Como membro de uma união monetária, a Espanha não controla a própria moeda na qual a própria dívida é lançada; mas a dívida pública do Reino Unido está praticamente toda ela na própria moeda do país, como acontece nos casos de EUA e Japão. Assim se vê que grande parte do problema na eurozona pouco tem a ver com alta dívida pública ou altos déficits. Na verdade, essa questão tem raízes na moeda da união, que limita o espaço político dos estados membros em relação a emitir moeda e à política de câmbio. 

Assim sendo, o único modo pelo qual podem aumentar o que é pseudodefinido como 'competitividade' é ... cortar salários!

Antes e hoje

De 2014 até hoje, até o FMI já mudou de posição.

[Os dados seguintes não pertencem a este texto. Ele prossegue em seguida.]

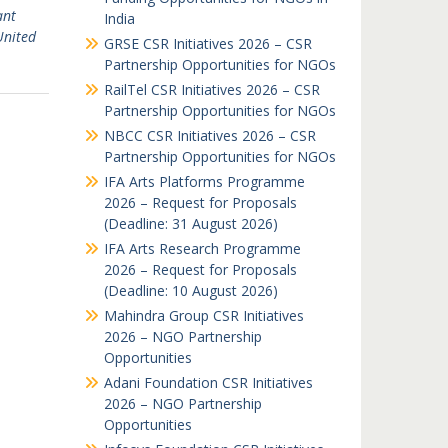
ant
India
United
GRSE CSR Initiatives 2026 – CSR
Partnership Opportunities for NGOs
RailTel CSR Initiatives 2026 – CSR
Partnership Opportunities for NGOs
NBCC CSR Initiatives 2026 – CSR
Partnership Opportunities for NGOs
IFA Arts Platforms Programme
2026 – Request for Proposals
(Deadline: 31 August 2026)
IFA Arts Research Programme
2026 – Request for Proposals
(Deadline: 10 August 2026)
Mahindra Group CSR Initiatives
2026 – NGO Partnership
Opportunities
Adani Foundation CSR Initiatives
2026 – NGO Partnership
Opportunities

Em seu relatório October 2014 World Economic Outlook, o Fundo avisou que "projetos financiados pela dívida podem ter resultados positivos importantes, sem aumentar a relação dívida/PIB, se necessidades de infraestrutura claramente identificadas são atendidas mediante investimento eficiente".

Há, é claro, uma diferença entre hoje e os anos 1930s. O setor financeiro e as agências de risco são hoje mais influentes e poderosas que antes. Governos democraticamente eleitos tornaram-se reféns de investidores no mercado de dinheiro, que movem o dinheiro de um lugar para outro, sempre à caça de ganhos rápidos.

Os governos não se devem deixar conduzir por agências de estimativa de riscos e seus diagnósticos superficiais em complexas questões econômicas.

Os erros das agências de estimativa de riscos antes da crise da economia global em 2008 já eram abissais, e o Congresso dos EUA chegou a debater seriamente a possibilidade de processá-las por fraude. É perda de tempo tentar seduzi-las ou ganhar a confiança daquelas empresas; e tentar adivinhar o que 'calcularão' é temerário. Mas, mesmo assim, aquelas empresas mantêm bancos centrais e ministérios de Finanças como reféns delas.

[1] Anis Chowdhury foi professor de Economia da University of Western Sydney. Ocupou vários altos cargos na ONU, em New York e em Bangkok. Jomo Kwame Sundaram foi secretário-geral assistente da ONU para Desenvolvimento Econômico.
[2] Tradução duvidosa. Orig., para conferir: "The UK public debt-GDP ratio was 17 percentage points higher than the Spanish Government debt (89 versus 72 per cent) in 2011. Yet, the yield on Spanish government bonds rose strongly relative to the UK’s from early 2010, suggesting that international bond markets costed Spanish risk much more than UK government bonds." Correções e comentários são bem-vidos [NTs].